Activity | Below is a listing; print exactly its lines from the one containing "おかげさまで今年『アイドルマスター SideM』は7周年" down to the one containing "নামে ৯টা-৫টা অফিস", both inclusive, with every picture left out.

Records shown |
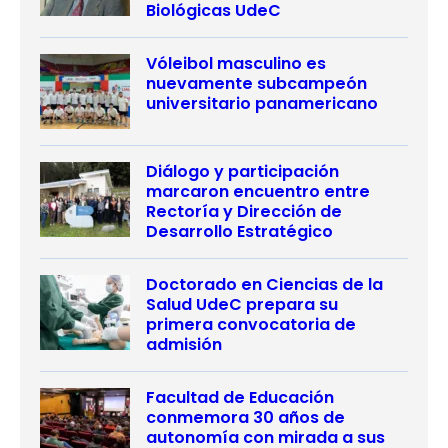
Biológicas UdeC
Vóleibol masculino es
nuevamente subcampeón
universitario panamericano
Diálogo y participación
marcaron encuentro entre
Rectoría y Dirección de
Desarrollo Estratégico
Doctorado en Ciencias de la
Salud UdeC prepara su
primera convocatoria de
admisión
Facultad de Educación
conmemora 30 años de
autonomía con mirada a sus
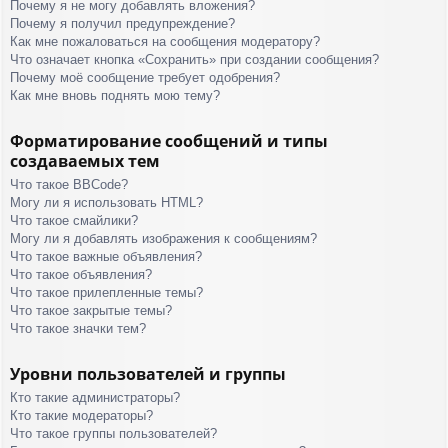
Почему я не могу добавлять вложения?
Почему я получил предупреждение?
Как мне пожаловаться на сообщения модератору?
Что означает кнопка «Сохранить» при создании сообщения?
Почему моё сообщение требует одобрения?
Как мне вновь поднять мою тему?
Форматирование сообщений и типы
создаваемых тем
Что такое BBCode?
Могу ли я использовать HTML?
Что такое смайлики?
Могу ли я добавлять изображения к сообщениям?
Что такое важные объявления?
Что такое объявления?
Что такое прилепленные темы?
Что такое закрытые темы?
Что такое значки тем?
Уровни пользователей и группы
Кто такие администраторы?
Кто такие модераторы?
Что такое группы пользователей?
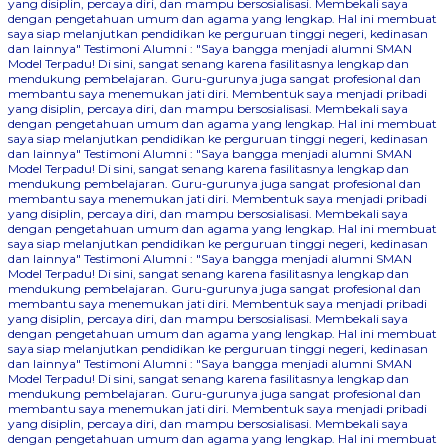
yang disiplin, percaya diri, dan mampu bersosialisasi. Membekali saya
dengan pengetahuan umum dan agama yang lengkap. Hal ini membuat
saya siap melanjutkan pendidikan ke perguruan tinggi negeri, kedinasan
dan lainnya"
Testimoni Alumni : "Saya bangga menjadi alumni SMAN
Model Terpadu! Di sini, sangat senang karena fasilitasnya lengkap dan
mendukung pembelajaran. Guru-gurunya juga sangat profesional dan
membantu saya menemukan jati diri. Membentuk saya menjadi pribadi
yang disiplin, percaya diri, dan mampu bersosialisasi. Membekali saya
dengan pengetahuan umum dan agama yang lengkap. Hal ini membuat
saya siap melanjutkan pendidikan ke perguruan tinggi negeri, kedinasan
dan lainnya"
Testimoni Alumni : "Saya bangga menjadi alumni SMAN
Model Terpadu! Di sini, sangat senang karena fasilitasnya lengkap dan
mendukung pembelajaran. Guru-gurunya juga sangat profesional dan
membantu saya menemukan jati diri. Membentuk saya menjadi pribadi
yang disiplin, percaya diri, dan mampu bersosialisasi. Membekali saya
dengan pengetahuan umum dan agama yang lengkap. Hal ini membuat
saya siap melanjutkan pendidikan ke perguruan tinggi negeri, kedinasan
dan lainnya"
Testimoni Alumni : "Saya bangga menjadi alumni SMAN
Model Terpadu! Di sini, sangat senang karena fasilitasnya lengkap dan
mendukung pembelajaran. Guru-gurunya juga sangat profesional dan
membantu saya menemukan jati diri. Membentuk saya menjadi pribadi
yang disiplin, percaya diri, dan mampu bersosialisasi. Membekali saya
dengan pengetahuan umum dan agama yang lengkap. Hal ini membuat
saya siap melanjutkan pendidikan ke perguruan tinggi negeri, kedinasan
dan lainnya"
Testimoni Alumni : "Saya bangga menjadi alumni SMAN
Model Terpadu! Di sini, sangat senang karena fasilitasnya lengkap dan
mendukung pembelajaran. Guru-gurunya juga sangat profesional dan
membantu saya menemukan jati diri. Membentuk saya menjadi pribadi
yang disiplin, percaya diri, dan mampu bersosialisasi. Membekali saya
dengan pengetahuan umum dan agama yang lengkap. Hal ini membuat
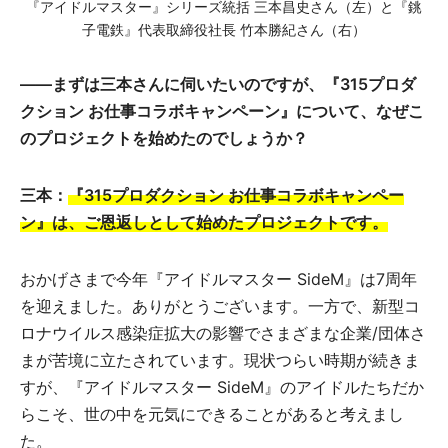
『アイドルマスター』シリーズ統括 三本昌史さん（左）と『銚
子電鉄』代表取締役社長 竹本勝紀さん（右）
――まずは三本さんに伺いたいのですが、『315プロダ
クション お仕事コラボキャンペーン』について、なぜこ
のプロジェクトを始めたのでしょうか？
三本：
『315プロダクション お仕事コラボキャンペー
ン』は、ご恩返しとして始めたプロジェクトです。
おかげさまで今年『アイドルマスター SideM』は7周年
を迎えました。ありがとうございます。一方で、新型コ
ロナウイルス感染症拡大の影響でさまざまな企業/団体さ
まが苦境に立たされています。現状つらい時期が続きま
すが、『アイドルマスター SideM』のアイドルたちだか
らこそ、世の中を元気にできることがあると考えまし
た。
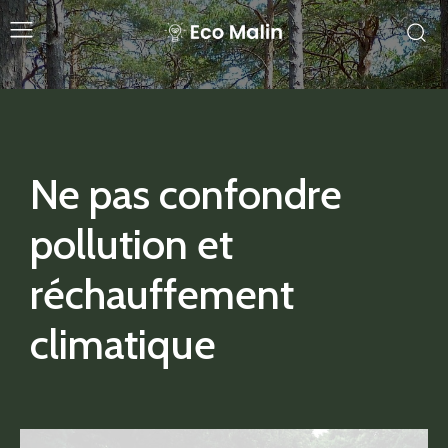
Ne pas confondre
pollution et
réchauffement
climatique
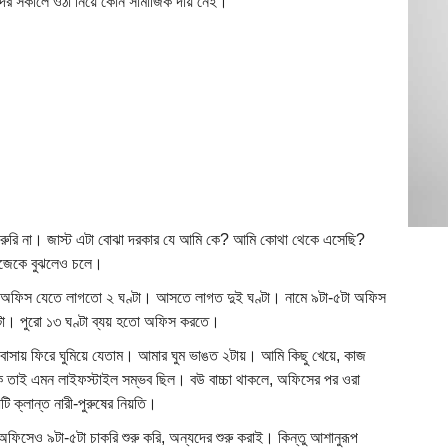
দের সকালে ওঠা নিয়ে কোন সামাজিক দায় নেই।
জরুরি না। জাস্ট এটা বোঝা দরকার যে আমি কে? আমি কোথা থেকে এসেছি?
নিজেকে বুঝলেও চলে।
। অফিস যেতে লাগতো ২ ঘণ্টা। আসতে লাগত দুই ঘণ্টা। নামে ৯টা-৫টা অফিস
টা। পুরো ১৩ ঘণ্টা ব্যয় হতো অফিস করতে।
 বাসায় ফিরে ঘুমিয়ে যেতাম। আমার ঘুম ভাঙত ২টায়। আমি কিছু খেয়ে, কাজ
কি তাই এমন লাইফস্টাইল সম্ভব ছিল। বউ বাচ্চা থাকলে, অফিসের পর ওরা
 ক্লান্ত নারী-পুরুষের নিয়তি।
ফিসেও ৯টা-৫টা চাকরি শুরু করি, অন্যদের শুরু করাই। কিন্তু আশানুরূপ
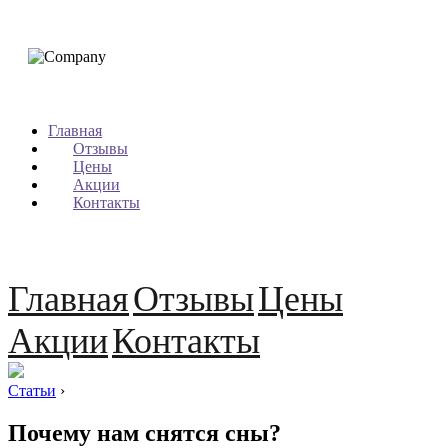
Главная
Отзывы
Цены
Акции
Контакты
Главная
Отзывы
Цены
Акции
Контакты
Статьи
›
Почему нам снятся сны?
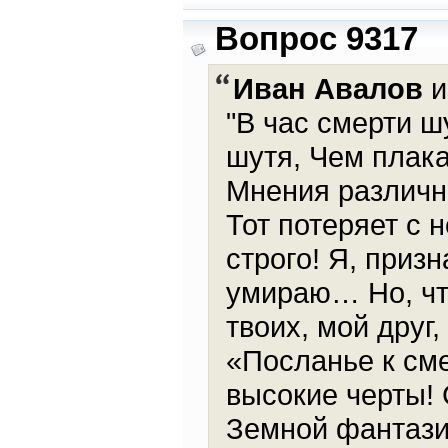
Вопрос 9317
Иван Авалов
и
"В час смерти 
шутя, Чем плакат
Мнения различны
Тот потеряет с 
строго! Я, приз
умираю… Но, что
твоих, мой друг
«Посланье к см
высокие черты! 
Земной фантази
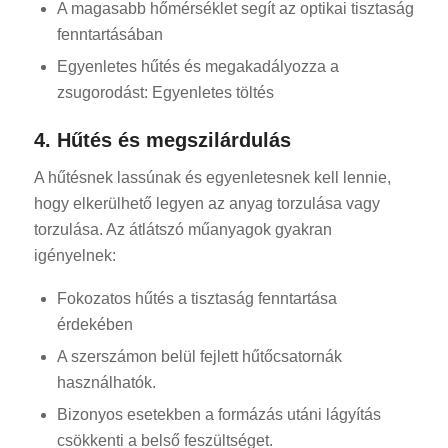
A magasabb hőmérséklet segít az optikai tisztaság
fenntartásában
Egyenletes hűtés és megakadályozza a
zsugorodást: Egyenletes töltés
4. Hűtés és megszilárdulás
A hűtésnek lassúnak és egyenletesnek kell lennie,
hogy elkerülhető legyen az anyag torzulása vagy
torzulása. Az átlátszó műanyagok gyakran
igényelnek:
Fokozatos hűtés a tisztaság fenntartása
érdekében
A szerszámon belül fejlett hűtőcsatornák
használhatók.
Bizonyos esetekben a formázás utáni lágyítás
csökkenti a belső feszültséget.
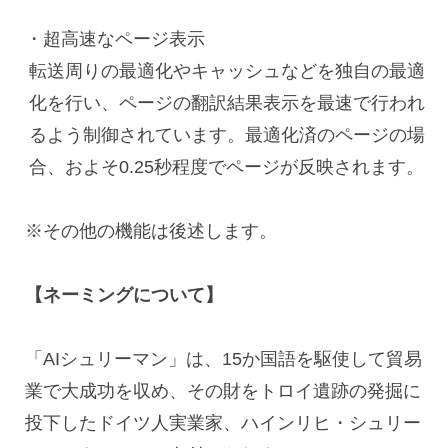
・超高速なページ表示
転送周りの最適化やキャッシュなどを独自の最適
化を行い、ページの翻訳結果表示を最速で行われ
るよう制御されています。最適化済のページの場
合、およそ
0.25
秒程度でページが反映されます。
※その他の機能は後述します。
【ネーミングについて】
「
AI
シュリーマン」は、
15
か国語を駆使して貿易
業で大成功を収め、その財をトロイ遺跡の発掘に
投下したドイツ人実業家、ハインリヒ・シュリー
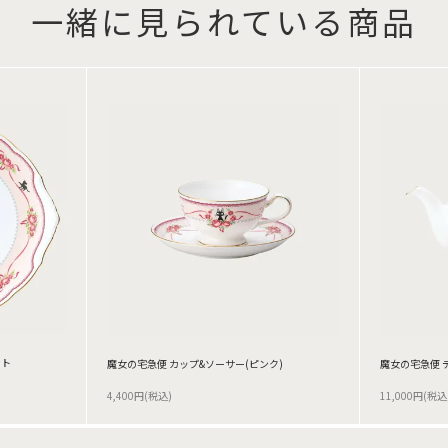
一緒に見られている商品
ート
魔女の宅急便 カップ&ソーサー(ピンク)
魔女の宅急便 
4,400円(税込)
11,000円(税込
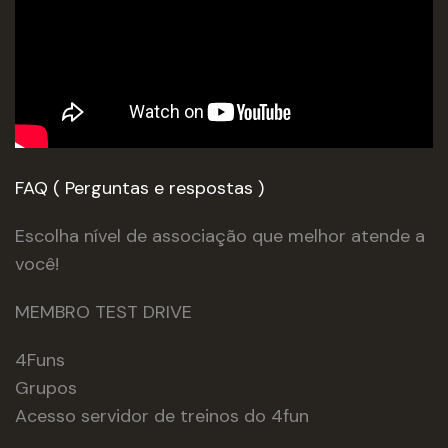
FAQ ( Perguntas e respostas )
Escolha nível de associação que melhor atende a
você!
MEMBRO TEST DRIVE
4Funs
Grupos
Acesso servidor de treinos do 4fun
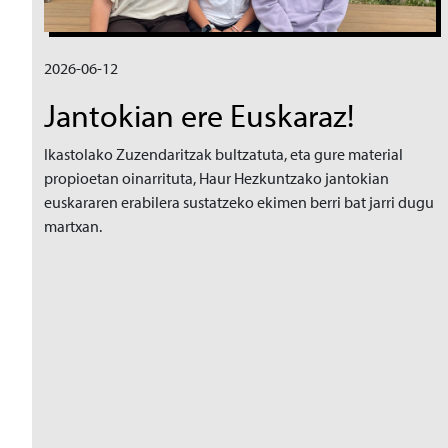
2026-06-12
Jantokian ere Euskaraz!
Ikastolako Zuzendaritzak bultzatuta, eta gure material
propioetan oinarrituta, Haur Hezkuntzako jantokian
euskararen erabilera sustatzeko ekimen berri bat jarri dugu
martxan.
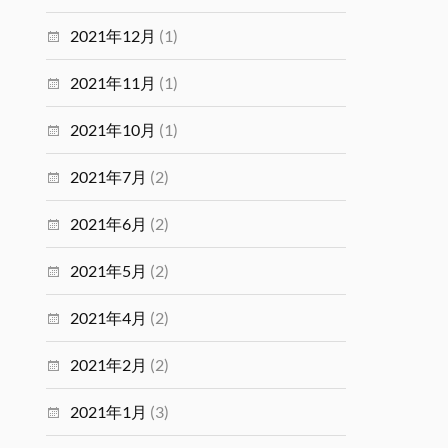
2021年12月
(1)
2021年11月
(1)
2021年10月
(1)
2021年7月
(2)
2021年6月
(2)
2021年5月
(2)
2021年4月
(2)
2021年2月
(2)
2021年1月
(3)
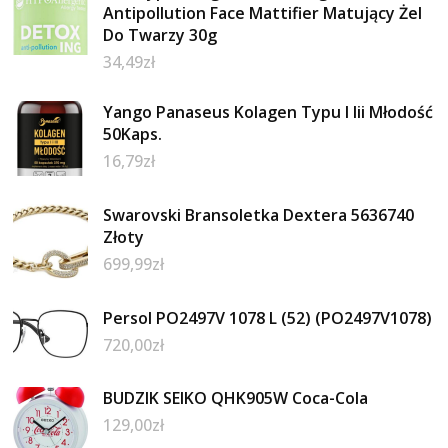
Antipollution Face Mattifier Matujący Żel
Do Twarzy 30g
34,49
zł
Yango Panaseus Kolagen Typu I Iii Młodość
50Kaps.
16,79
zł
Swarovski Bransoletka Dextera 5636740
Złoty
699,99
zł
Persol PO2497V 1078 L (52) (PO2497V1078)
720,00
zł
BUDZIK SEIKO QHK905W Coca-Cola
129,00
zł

Exercise output |
おかげさまで今年『アイドルマスター SideM』は7周年
を迎えました。ありがとうございます。一方で、新型コ
ロナウイルス感染症拡大の影響でさまざまな企業/団体さ
まが苦境に立たされています。現状つらい時期が続きま
すが、『アイドルマスター SideM』のアイドルたちだか
らこそ、世の中を元気にできることがあると考えまし
た。
Ne pas confondre
pollution et
réchauffement
climatique
দের সকালে ওঠা নিয়ে কোন সামাজিক দায় নেই।
জরুরি না। জাস্ট এটা বোঝা দরকার যে আমি কে? আমি কোথা থেকে এসেছি?
নিজেকে বুঝলেও চলে।
। অফিস যেতে লাগতো ২ ঘণ্টা। আসতে লাগত দুই ঘণ্টা। নামে ৯টা-৫টা অফিস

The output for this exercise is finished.